The Evo X has impressive Recaro seats with carbon-fibre trimmings and massively supportive sides. The driving position is fantastic, but the seat doesn’t adjust for height or reach.
This version comes with a six-speed, DSG-type, double-clutch gearbox and magnesium paddles attached to the steering column. The 2.0-litre motor fires with a soft blast from the twin rear exhausts, the dual silencers probably the only cosmetic bit on the car.
The aluminium motor under the aluminium hood is all-new and not an evolution of the famous 4G63 motor. The initial take-off is not very strong, and this is understandable as Mitsubishi is wringing 291 bhp out from a 1.9-litre motor with a turbo.
Nevertheless, the auto gearbox takes care of the lag and downshifts when you put your foot down, the Evo exploding forward after only a bit of a wait. But this car isn’t about low-end pulling power; it’s all about the performance delivered with the turbo on song, shovelling masses of boosted air into the engine.
Drive it hard, in the part of the powerband, and the Evo lives up to the hype. Above 3000 rpm the lag evaporates, and power delivery is linear and strong. The tug from the four-wheel-drive system pins you to your seat, and the motor loves to spin.

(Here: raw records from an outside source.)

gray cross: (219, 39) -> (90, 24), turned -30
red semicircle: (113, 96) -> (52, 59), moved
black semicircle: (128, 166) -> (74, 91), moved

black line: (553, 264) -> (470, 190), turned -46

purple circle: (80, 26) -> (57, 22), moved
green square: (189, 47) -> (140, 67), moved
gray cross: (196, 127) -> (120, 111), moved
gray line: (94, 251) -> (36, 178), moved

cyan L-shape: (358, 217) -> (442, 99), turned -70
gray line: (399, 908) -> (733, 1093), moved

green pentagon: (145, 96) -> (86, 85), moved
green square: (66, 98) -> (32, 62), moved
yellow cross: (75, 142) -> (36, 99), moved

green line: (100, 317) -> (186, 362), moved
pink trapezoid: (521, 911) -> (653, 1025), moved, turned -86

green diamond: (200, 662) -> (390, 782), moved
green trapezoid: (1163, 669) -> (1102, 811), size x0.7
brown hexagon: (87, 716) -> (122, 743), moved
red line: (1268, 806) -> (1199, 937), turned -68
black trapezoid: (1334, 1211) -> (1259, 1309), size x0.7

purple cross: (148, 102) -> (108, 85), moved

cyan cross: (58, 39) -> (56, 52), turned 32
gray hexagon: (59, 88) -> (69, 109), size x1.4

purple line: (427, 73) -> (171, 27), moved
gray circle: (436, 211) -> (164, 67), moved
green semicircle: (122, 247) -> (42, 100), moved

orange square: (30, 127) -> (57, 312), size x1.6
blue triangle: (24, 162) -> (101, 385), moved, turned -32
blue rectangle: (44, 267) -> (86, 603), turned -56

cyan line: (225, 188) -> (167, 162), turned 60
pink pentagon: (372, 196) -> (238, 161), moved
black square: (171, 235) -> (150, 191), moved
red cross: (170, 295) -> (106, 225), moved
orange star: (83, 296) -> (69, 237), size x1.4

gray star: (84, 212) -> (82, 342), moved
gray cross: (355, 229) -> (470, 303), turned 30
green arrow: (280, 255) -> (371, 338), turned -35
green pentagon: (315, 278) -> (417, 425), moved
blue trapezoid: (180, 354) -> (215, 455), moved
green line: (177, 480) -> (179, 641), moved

There’s no let-up in power as the twin-clutch gearbox has already pre-selected the next gear, the tachometer flicking back momentarily before you’re slammed in the thick of it again.
The best part of the powerband is 4000 to 6500 rpm, where the Evo feels fast enough to hang onto the tail of a supercar. Sixty to 120 kph takes 5.4 seconds and the X accelerates just as hard up to 180 kph and beyond.
But the new motor lacks the spike in turbo boost present on the earlier car, and also some of the earlier Evo’s tuned feel. This car also doesn’t like doing standing starts. The SST gearbox seems reluctant to allow the motor to spin hard before you dump the clutch and that means you don’t take off swiftly.
Even with all systems switched off, we couldn’t better a zero to 100 kph time of 6.6 seconds. Part of the problem is that we couldn’t test the car on 97 octane and were forced to run on regular 91 octane.
First impressions are of effortless pace and grip. There is little body roll and the X feels composed despite the cornering speeds and howl from the tyres. It’s very enjoyable, and has an accurate, weighted steering.
Push harder, brake later, carry more speed into corners and get on the gas earlier, and that’s when the Evo shines. And it’s only then that the strong brakes, fantastic turn-in, incredible poise and great feedback make going a real treat.
The Evo feels more capable on everyday streets. Performance is devastating even at 80 per cent, the chassis is confidence-inspiring and you seem to want to extract more performance.
With a bit of care, you can take it over bad roads, the 140 mm of clearance and stiff springs of great help. There’s good rear seat space and even some amount of boot space.